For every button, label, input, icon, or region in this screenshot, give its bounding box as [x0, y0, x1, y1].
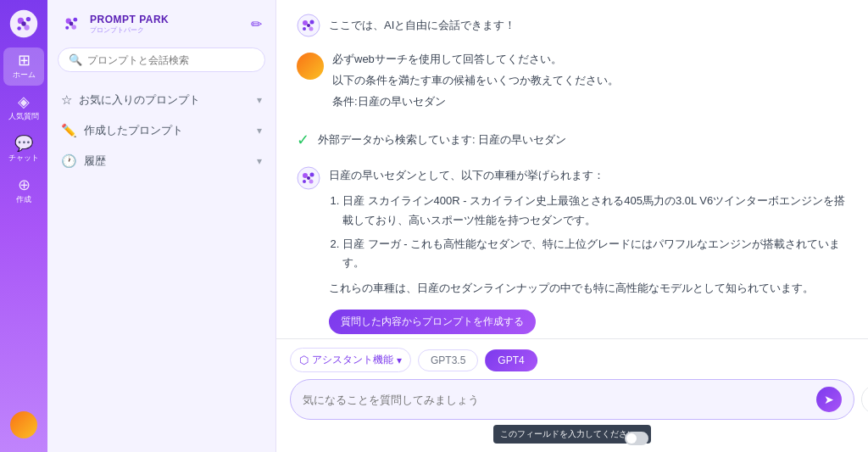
svg-point-15 — [309, 27, 314, 31]
user-msg-line2: 以下の条件を満たす車の候補をいくつか教えてください。 — [332, 72, 848, 90]
info-toggle[interactable] — [625, 432, 648, 445]
send-icon: ➤ — [824, 393, 834, 406]
sidebar-section-history[interactable]: 🕐 履歴 ▾ — [58, 147, 265, 176]
assistant-function-button[interactable]: ⬡ アシスタント機能 ▾ — [290, 348, 411, 372]
svg-point-11 — [70, 22, 74, 26]
sidebar-section-favorites[interactable]: ☆ お気に入りのプロンプト ▾ — [58, 86, 265, 114]
ai-response-intro: 日産の早いセダンとして、以下の車種が挙げられます： — [329, 166, 848, 185]
assistant-btn-label: アシスタント機能 — [312, 353, 393, 367]
svg-point-16 — [303, 27, 306, 31]
ai-response-conclusion: これらの車種は、日産のセダンラインナップの中でも特に高性能なモデルとして知られて… — [329, 279, 848, 298]
svg-point-13 — [303, 20, 308, 25]
input-row: ➤ — [290, 379, 854, 420]
user-msg-line3: 条件:日産の早いセダン — [332, 93, 848, 111]
nav-label-popular: 人気質問 — [8, 111, 39, 122]
ai-response-block: 日産の早いセダンとして、以下の車種が挙げられます： 日産 スカイライン400R … — [297, 166, 848, 334]
search-input[interactable] — [87, 54, 254, 66]
user-avatar-bubble — [297, 53, 324, 80]
nav-bar: ⊞ ホーム ◈ 人気質問 💬 チャット ⊕ 作成 — [0, 0, 47, 452]
svg-point-2 — [26, 17, 31, 21]
new-chat-button[interactable]: ✏ — [248, 13, 265, 36]
model-tab-gpt4[interactable]: GPT4 — [485, 349, 537, 371]
model-tab-gpt35[interactable]: GPT3.5 — [418, 349, 478, 371]
main-content: ここでは、AIと自由に会話できます！ 必ずwebサーチを使用して回答してください… — [276, 0, 868, 452]
assistant-chevron-icon: ▾ — [397, 354, 402, 366]
nav-label-home: ホーム — [13, 70, 36, 81]
assistant-icon: ⬡ — [299, 354, 309, 366]
svg-point-19 — [303, 173, 308, 178]
svg-point-10 — [65, 26, 69, 30]
nav-item-popular[interactable]: ◈ 人気質問 — [3, 89, 44, 127]
chevron-down-icon-2: ▾ — [257, 125, 262, 137]
create-prompt-button[interactable]: 質問した内容からプロンプトを作成する — [329, 310, 536, 334]
svg-point-23 — [307, 176, 310, 180]
user-message-content: 必ずwebサーチを使用して回答してください。 以下の条件を満たす車の候補をいくつ… — [332, 51, 848, 114]
home-icon: ⊞ — [18, 53, 31, 68]
nav-item-home[interactable]: ⊞ ホーム — [3, 47, 44, 86]
history-label: 履歴 — [84, 153, 106, 169]
created-label: 作成したプロンプト — [84, 123, 183, 138]
welcome-text: ここでは、AIと自由に会話できます！ — [329, 18, 515, 33]
ai-response-list: 日産 スカイライン400R - スカイライン史上最強とされる405馬力の3.0L… — [342, 192, 848, 271]
search-status-text: 外部データから検索しています: 日産の早いセダン — [318, 132, 566, 148]
ai-welcome: ここでは、AIと自由に会話できます！ — [297, 14, 848, 37]
chat-icon: 💬 — [14, 136, 33, 151]
mic-button[interactable]: 🎤 — [861, 385, 868, 414]
history-icon: 🕐 — [61, 153, 77, 169]
input-wrapper: ➤ 🎤 このフィールドを入力してください。 — [290, 379, 854, 420]
svg-point-4 — [17, 26, 21, 31]
list-item: 日産 フーガ - これも高性能なセダンで、特に上位グレードにはパワフルなエンジン… — [342, 235, 848, 272]
brand: PROMPT PARK プロンプトパーク — [58, 10, 169, 37]
chevron-down-icon-3: ▾ — [257, 155, 262, 167]
svg-point-21 — [309, 180, 314, 184]
create-icon: ⊕ — [18, 177, 31, 193]
search-status: ✓ 外部データから検索しています: 日産の早いセダン — [297, 127, 848, 153]
list-item: 日産 スカイライン400R - スカイライン史上最強とされる405馬力の3.0L… — [342, 192, 848, 229]
nav-item-chat[interactable]: 💬 チャット — [3, 131, 44, 169]
svg-point-20 — [310, 173, 314, 177]
brand-text: PROMPT PARK プロンプトパーク — [90, 14, 169, 35]
ai-response-content: 日産の早いセダンとして、以下の車種が挙げられます： 日産 スカイライン400R … — [329, 166, 848, 334]
favorites-label: お気に入りのプロンプト — [79, 92, 200, 108]
popular-icon: ◈ — [18, 94, 30, 109]
svg-point-22 — [303, 180, 306, 183]
pencil-icon: ✏️ — [61, 123, 77, 138]
svg-point-5 — [21, 21, 25, 25]
search-icon: 🔍 — [69, 53, 82, 66]
star-icon: ☆ — [61, 92, 72, 108]
send-button[interactable]: ➤ — [816, 387, 842, 412]
chevron-down-icon: ▾ — [257, 94, 262, 106]
brand-name: PROMPT PARK — [90, 14, 169, 25]
brand-sub: プロンプトパーク — [90, 25, 169, 35]
chat-input[interactable] — [303, 393, 810, 406]
brand-logo — [7, 7, 41, 41]
bottom-bar: ⬡ アシスタント機能 ▾ GPT3.5 GPT4 ➤ 🎤 このフィールドを入力し… — [276, 338, 868, 452]
svg-point-14 — [310, 20, 314, 25]
sidebar: PROMPT PARK プロンプトパーク ✏ 🔍 ☆ お気に入りのプロンプト ▾… — [47, 0, 276, 452]
svg-point-17 — [307, 24, 310, 27]
check-icon: ✓ — [297, 131, 309, 149]
chat-area: ここでは、AIと自由に会話できます！ 必ずwebサーチを使用して回答してください… — [276, 0, 868, 338]
sidebar-header: PROMPT PARK プロンプトパーク ✏ — [58, 10, 265, 37]
nav-label-chat: チャット — [8, 153, 39, 164]
sidebar-section-created[interactable]: ✏️ 作成したプロンプト ▾ — [58, 116, 265, 145]
user-avatar[interactable] — [10, 411, 37, 438]
search-box: 🔍 — [58, 47, 265, 72]
svg-point-8 — [73, 18, 77, 22]
nav-label-create: 作成 — [16, 194, 31, 205]
user-message-block: 必ずwebサーチを使用して回答してください。 以下の条件を満たす車の候補をいくつ… — [297, 51, 848, 114]
user-msg-line1: 必ずwebサーチを使用して回答してください。 — [332, 51, 848, 69]
nav-item-create[interactable]: ⊕ 作成 — [3, 172, 44, 210]
model-selector-row: ⬡ アシスタント機能 ▾ GPT3.5 GPT4 — [290, 348, 854, 372]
-=-=-=-=-
WHAT THE TASK ASKS
What is wanted is a copy of every line in the listing that includes the word "お気に入りのプロンプト".

ANSWER TO THE PROBLEM
sidebar-section-favorites[interactable]: ☆ お気に入りのプロンプト ▾ — [58, 86, 265, 114]
favorites-label: お気に入りのプロンプト — [79, 92, 200, 108]
sidebar: PROMPT PARK プロンプトパーク ✏ 🔍 ☆ お気に入りのプロンプト ▾… — [47, 0, 276, 452]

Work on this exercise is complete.